* Stored entries:
*** Begin section ***

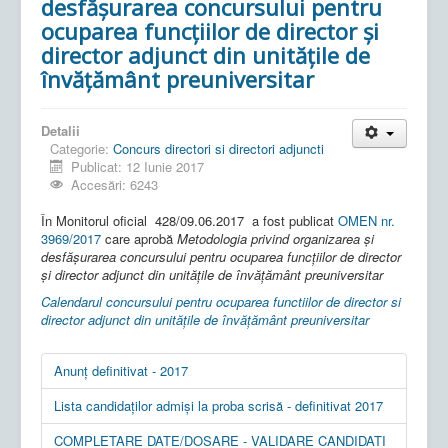
desfăşurarea concursului pentru
ocuparea funcţiilor de director şi
director adjunct din unităţile de
învăţământ preuniversitar
Detalii
Categorie:
Concurs directori si directori adjuncti
Publicat: 12 Iunie 2017
Accesări: 6243
În Monitorul oficial
428/09.06.2017 a fost publicat
OMEN nr.
3969/2017
care aprobă
Metodologia privind organizarea şi
desfăşurarea concursului pentru ocuparea funcţiilor de director
şi director adjunct din unităţile de învăţământ preuniversitar
Calendarul concursului pentru ocuparea functiilor de director si
director adjunct din unităţile de învăţământ preuniversitar
Anunț definitivat - 2017
Lista candidaților admiși la proba scrisă - definitivat 2017
COMPLETARE DATE/DOSARE - VALIDARE CANDIDATI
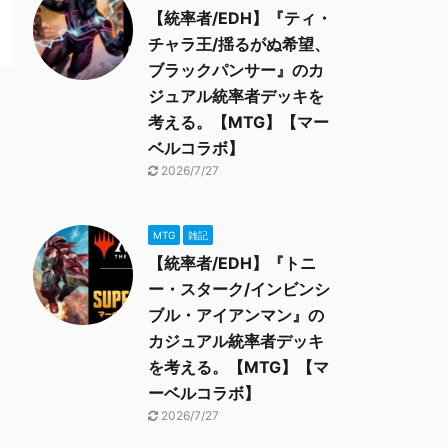
【統率者/EDH】『ティ・
チャラ王/揺るがぬ希望、
ブラックパンサー』のカ
ジュアル統率者デッキを
考える。【MTG】【マー
ベルコラボ】
2026/7/27
MTG
雑記
【統率者/EDH】『トニ
ー・スターク/インビンシ
ブル・アイアンマン』の
カジュアル統率者デッキ
を考える。【MTG】【マ
ーベルコラボ】
2026/7/27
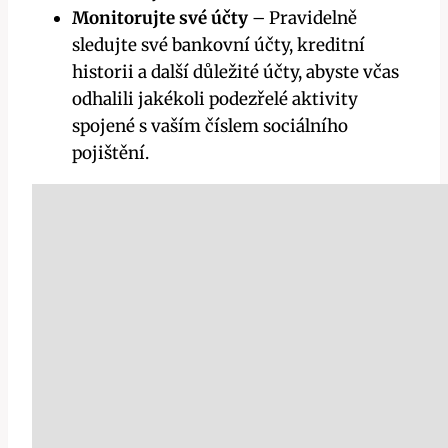
Monitorujte své účty
– Pravidelně
sledujte své bankovní účty, kreditní
historii a další důležité účty, abyste včas
odhalili jakékoli podezřelé aktivity
spojené s vaším číslem sociálního
pojištění.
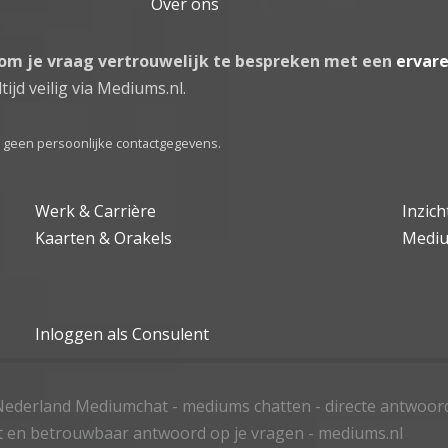
Over ons
 om je vraag vertrouwelijk te bespreken met een
ervar
tijd veilig via Mediums.nl.
el geen persoonlijke contactgegevens.
Werk & Carrière
Inzic
Kaarten & Orakels
Medi
Inloggen als Consulent
ederland Mediumchat - mediums chatten - directe antwoor
t en betrouwbaar antwoord op je vragen - mediums.nl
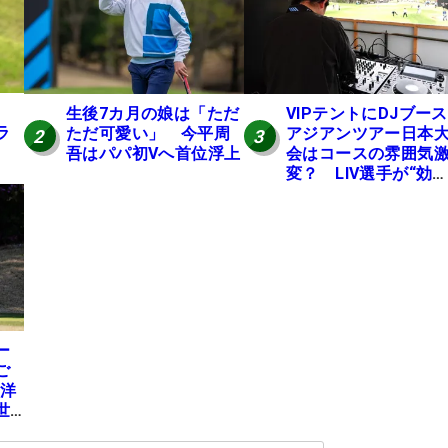
生後7カ月の娘は「ただ
VIPテントにDJブース
ラ
ただ可愛い」 今平周
アジアンツアー日本
2
3
吾はパパ初Vへ首位浮上
会はコースの雰囲気
変？ LIV選手が“効
果”を証言「静かなほ
が…」
ー
ご
地洋
世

*** End section ***

* EXERCISE OBJECTIVE: A single figure is required: how many lines above contain the word "unităţile".

* ANSWER SPACE: 3